Miller F J, Graham J A, Gardner D E
Environ Health Perspect. 1983 Oct;52:169-76. doi: 10.1289/ehp.8352169.
The Clean Air Act is the basic U.S. Federal law for controlling air pollution. Under Sections 108 and 109, primary (health) national ambient air quality standards (NAAQS) can be set for pollutants which are ubiquitous in the ambient air. The standard-setting process includes a comprehensive summary of scientific information on effects and controls in criteria and control techniques, and the selection of an appropriate standard which, in the judgment of the Administrator, protects the health of normal and susceptible subpopulations with an adequate margin of safety. Determining the adequacy of existing NAAQS or establishing new standards requires that the scientific information base be evaluated to assess pollutant effects on public health. Improvements in this process can be accomplished not only through new health effects research, but also through improved use of currently available data. The commonality joining these two efforts is in the area of extrapolation modeling, which is the topic of this paper. Extrapolation modeling involves determining the effective dose delivered to the target organ of several species and the sensitivity of the target organ to that dose so that effective pollutant concentrations can be estimated across species. This in turn allows greater utilization of the results from animals in making judgments about the effects in man from exposure to a given pollutant.

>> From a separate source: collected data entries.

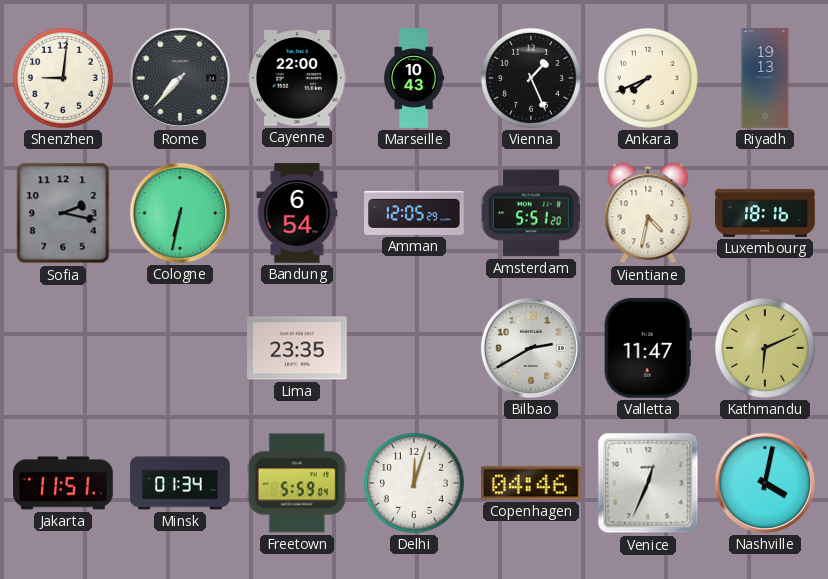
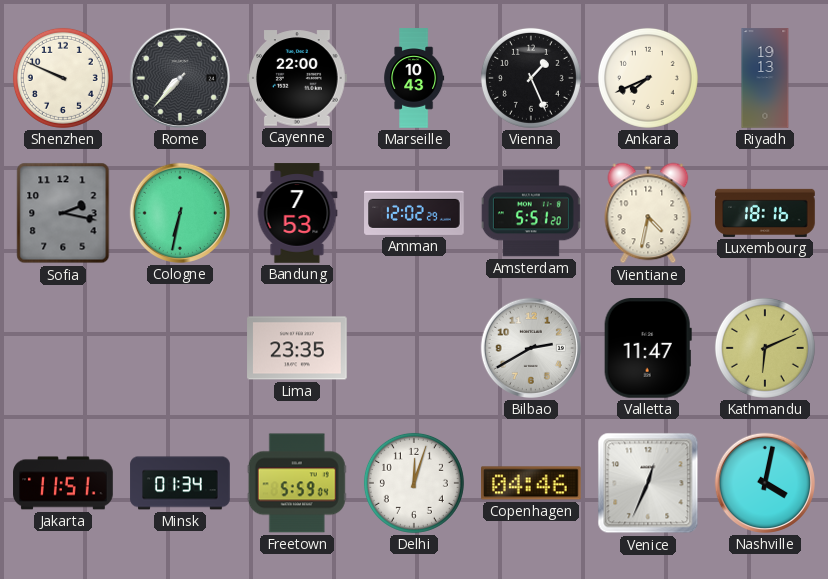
Shenzhen: 9:01 -> 9:49
Bandung: 6:54 -> 7:53
Amman: 12:05 -> 12:02
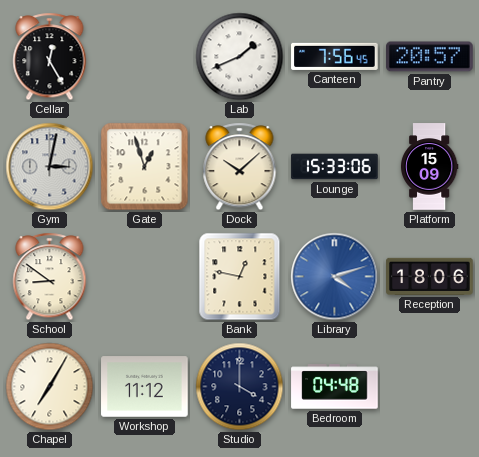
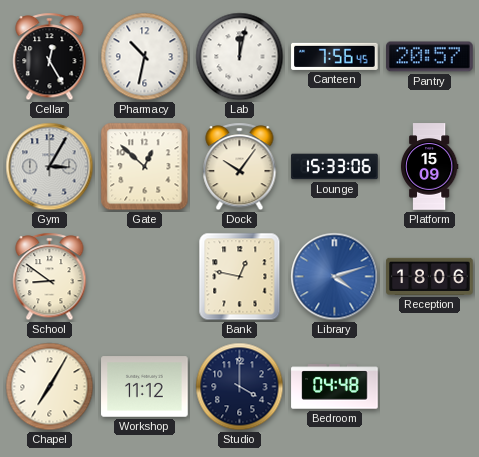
Pharmacy: none -> 10:32
Lab: 1:41 -> 12:02
Gym: 3:02 -> 3:05
Gate: 12:57 -> 12:52
Dock: 10:08 -> 10:06
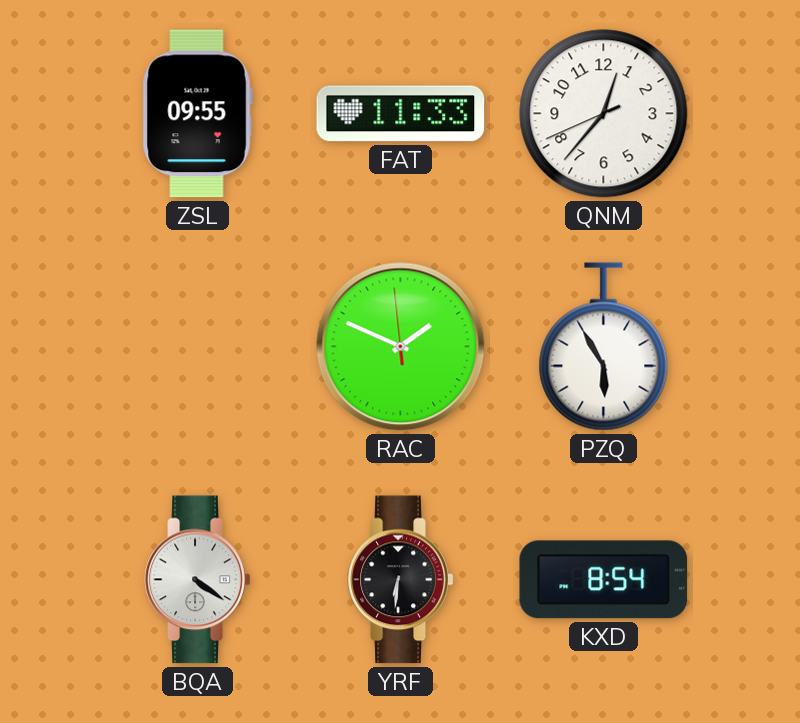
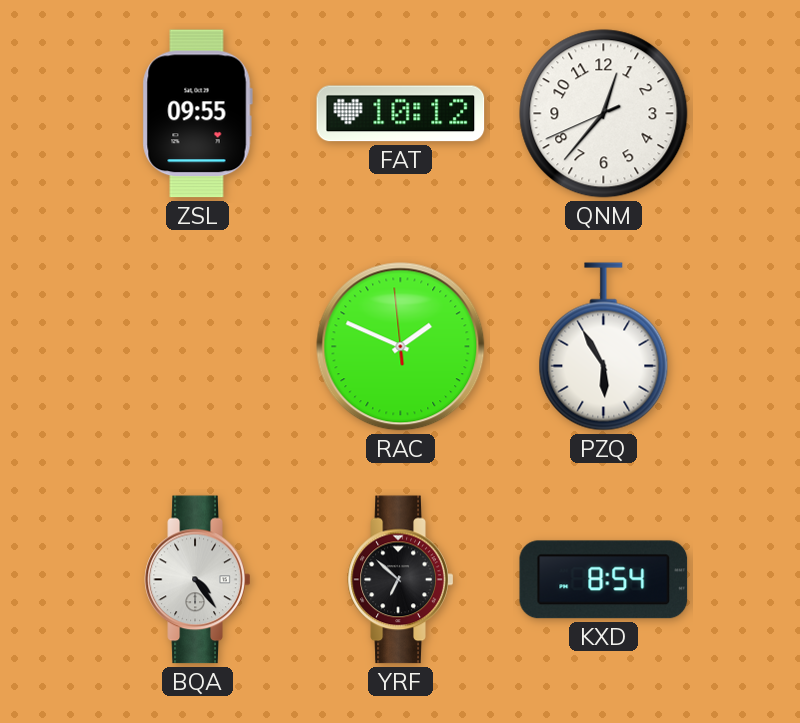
FAT: 11:33 -> 10:12
BQA: 4:21 -> 4:24
YRF: 6:31 -> 6:52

《清洁空气法》是美国控制空气污染的基本联邦法律。根据第108条和第109条,可以针对环境空气中普遍存在的污染物制定主要(健康)国家环境空气质量标准(NAAQS)。标准制定过程包括对关于污染物影响及标准和控制技术中控制措施的科学信息进行全面总结,以及选择适当的标准,在管理员看来,该标准能以足够的安全余量保护正常和易感亚人群的健康。确定现有国家环境空气质量标准是否充分或制定新的标准需要对科学信息库进行评估,以评估污染物对公众健康的影响。这一过程的改进不仅可以通过新的健康影响研究来实现,还可以通过更好地利用现有数据来实现。将这两项工作联系起来的共同之处在于外推建模领域,这也是本文的主题。外推建模涉及确定几种物种输送到靶器官的有效剂量以及靶器官对该剂量的敏感性,以便能够跨物种估计有效污染物浓度。这反过来又能在判断人类接触特定污染物的影响时,更充分地利用来自动物实验的结果。